It has often been repeated, and indeed it is true - a diagnosis of breast cancer is not a death sentence. When breast cancers are caught in their early stages, the chances of survival are still excellent when treatment is started as quickly as possible.
However, when the subject is breast cancer survival, medical professionals do not speak of their patients being cured. Instead, the term used is 'in remission'. The goal of all cancer treatment is ultimately to send cancer into remission, and treatments for breast cancer are only considered successful when this status has been achieved.
But what is remission, and how is it different from an actual cure? Is there any point at which it makes sense to speak of breast cancer being cured? And what about the term 'cancer-free': is that something different than remission? These are just a few of the questions anyone diagnosed with breast cancer may want to have answered as they battle to reverse the advance of this disease.
The Definition of Remission
The first goal of breast cancer treatments is to halt the spread of the disease in the body. Once this objective has been accomplished, the next step is to continue treatments in order to send cancer symptoms and other physical manifestations of the disease into actual retreat. If these efforts are successful, and metastasis has been stopped and tumors have begun shrinking, it may be possible to start speaking of the patient's cancer as being in partial remission.
Remission in essence means that cancer symptoms and signs are in the process of disappearing. The logical conclusion to this process is reached when doctors can no longer find any signs of cancer in the body, at which point it is said that the cancer is in complete remission. So even though remission technically defines an ongoing process, the word will continue to be used even after no more signs of the disease are evident.
Why 'In Remission' Does Not Mean Cured
When it is said that the signs of cancer are no longer in evidence, this means that doctors cannot find any cancer cells using current methods of detection. Just because cancer cells cannot be detected, however, does not mean they are not there. Microscopic numbers of cancer cells may still be present and perhaps medical science will someday improve their detection technologies enough to find cancer cells that are currently being missed.
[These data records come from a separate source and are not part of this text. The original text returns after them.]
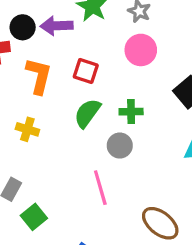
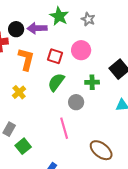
pink circle: (141, 50) -> (81, 50), moved
green cross: (131, 112) -> (92, 82), moved
yellow cross: (27, 129) -> (19, 92), turned 32

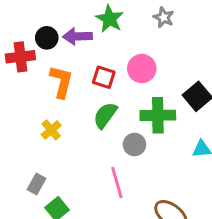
gray star: (88, 19) -> (164, 17), moved
green cross: (92, 82) -> (158, 115), size x1.6

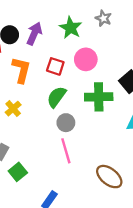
green star: (110, 19) -> (71, 28), moved
purple arrow: (77, 36) -> (34, 34), turned 115
gray circle: (134, 145) -> (66, 123), moved

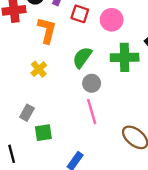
red square: (55, 66) -> (80, 14), moved
green square: (18, 172) -> (43, 133), turned 30

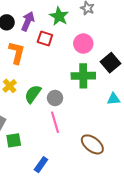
pink circle: (112, 20) -> (83, 44), moved
green semicircle: (82, 57) -> (33, 94), moved

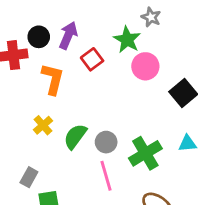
green star: (59, 16) -> (127, 40), moved
red square: (45, 38) -> (92, 59), turned 35
green cross: (83, 76) -> (145, 153), moved, turned -30

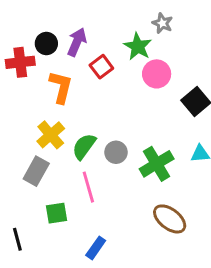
yellow cross: (43, 125) -> (51, 135), size x1.4
pink line: (106, 176) -> (88, 187), moved
gray rectangle: (29, 177) -> (36, 171), moved, size x1.4

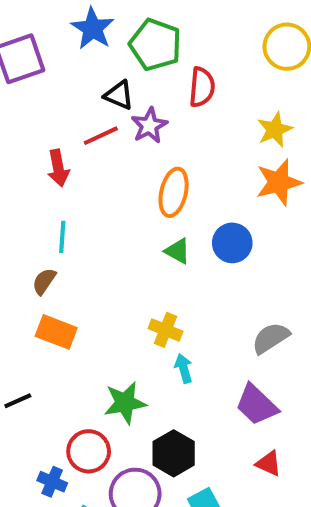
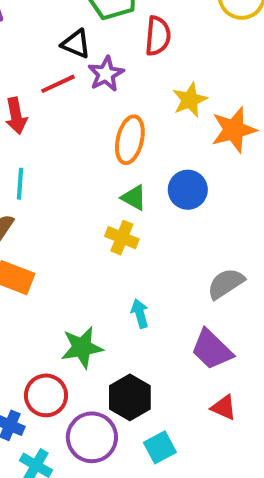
yellow star: (275, 130) -> (190, 100), moved
yellow cross: (165, 330) -> (122, 238), moved

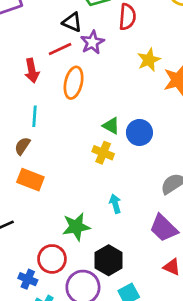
orange ellipse: (130, 140) -> (74, 83), moved
blue circle: (188, 190) -> (139, 132), moved

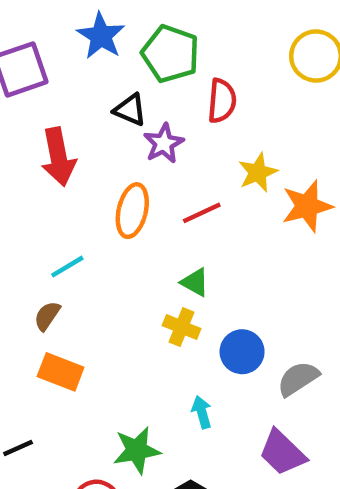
red line: (60, 49) -> (202, 213), moved
red arrow: (32, 71) -> (58, 157), moved, size x1.4
cyan line: (35, 116) -> (67, 267), turned 55
blue circle: (139, 132) -> (242, 352), moved

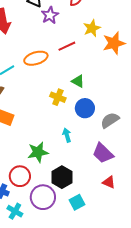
orange ellipse: (132, 211) -> (36, 58), moved, turned 60
green triangle: (195, 282) -> (78, 81), moved

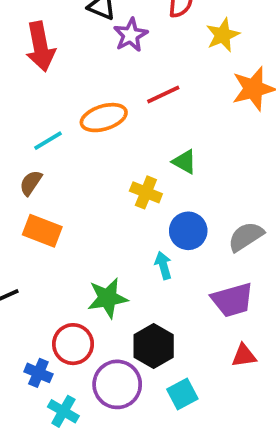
yellow star: (92, 28) -> (223, 35), moved
blue circle: (85, 108) -> (188, 231), moved
purple trapezoid: (103, 153) -> (232, 300), turned -60
red triangle: (109, 182) -> (244, 356), turned -32

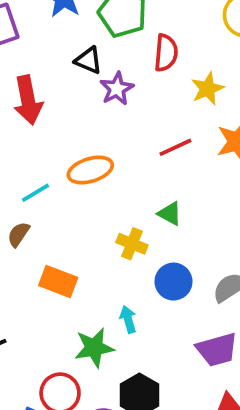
red line: (163, 95) -> (175, 147), moved
orange rectangle: (42, 231) -> (58, 282), moved
cyan arrow: (163, 265) -> (128, 319), moved

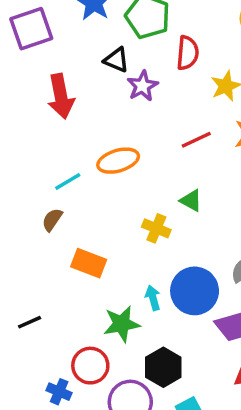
blue circle: (174, 282) -> (195, 291), moved, size x1.4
This is important, because those remaining "hidden" cells could cause a future recurrence of the disease.
Because of this possibility, doctors resist using the word cured in connection with a breast cancer that is no longer detectable. Of course, to speak of cancer being in remission at this point is not really technically correct either, since the actual status of the cancer in the body is unknown. However, medical professionals tend to use this terminology because it helps communicate the idea that breast cancer is dynamic and unpredictable, and just because it is apparently gone now does not mean it cannot return at some future time. In a sense, a breast cancer patient no longer showing symptoms of her cancer is in a kind of limbo - and thus, the cancer is spoken of as being in remission rather being cured.